In contrast, I have read enough SCALPED to judge whether it's stereotypical. It is.
Aaron isn't exactly exploring life on an Indian reservation. That would mean his stories are true to life rather than stereotypical. What he's exploring is his invented, imaginary idea of how hellish Indian life is. It's an exaggerated version of the worst Indian reservations in America and a complete fabrication of Indian life in general.

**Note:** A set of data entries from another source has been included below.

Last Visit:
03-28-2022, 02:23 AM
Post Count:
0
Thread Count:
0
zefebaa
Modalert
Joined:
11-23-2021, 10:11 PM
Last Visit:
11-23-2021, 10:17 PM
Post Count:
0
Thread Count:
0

Even saying it "explores" rather than "invents" Indian life gives credence to the stereotypes. Would anyone say The Sopranos explores Italian American life? I doubt it. If someone said The Sopranos gave us an honest or revealing look at Italian Americans, people would protest in anger. As they actually did:
Italian-Americans eye 'Sopranos,' HBO protest
Italian Group Weathers The Rain In 'Sopranos' Protest
Italian-American groups protest 'Sopranos'
In short, SCALPED is to Indians as The Sopranos is to Italians. 'Nuff said about that.
The abortion issue
It's nice that Aaron is tackling issues such as abortion. It's about what I would do if I were writing a mainstream Native-themed comic. Stories about corruption, alcoholism, suicide, and other social ills are valid because these things definitely happen on reservations. And stories about legal victories, business openings, and cultural preservation are also valid because these things also happen.
Of course, Aaron has the freedom to write about abortion in a Vertigo comic for mature audiences. It's not as if he's pushing the envelope on a regular DC or Marvel comic. Speedy shooting heroin on the cover of GREEN LANTERN #85 (1971) is still more daring than an abortion story or any other comic in 2010.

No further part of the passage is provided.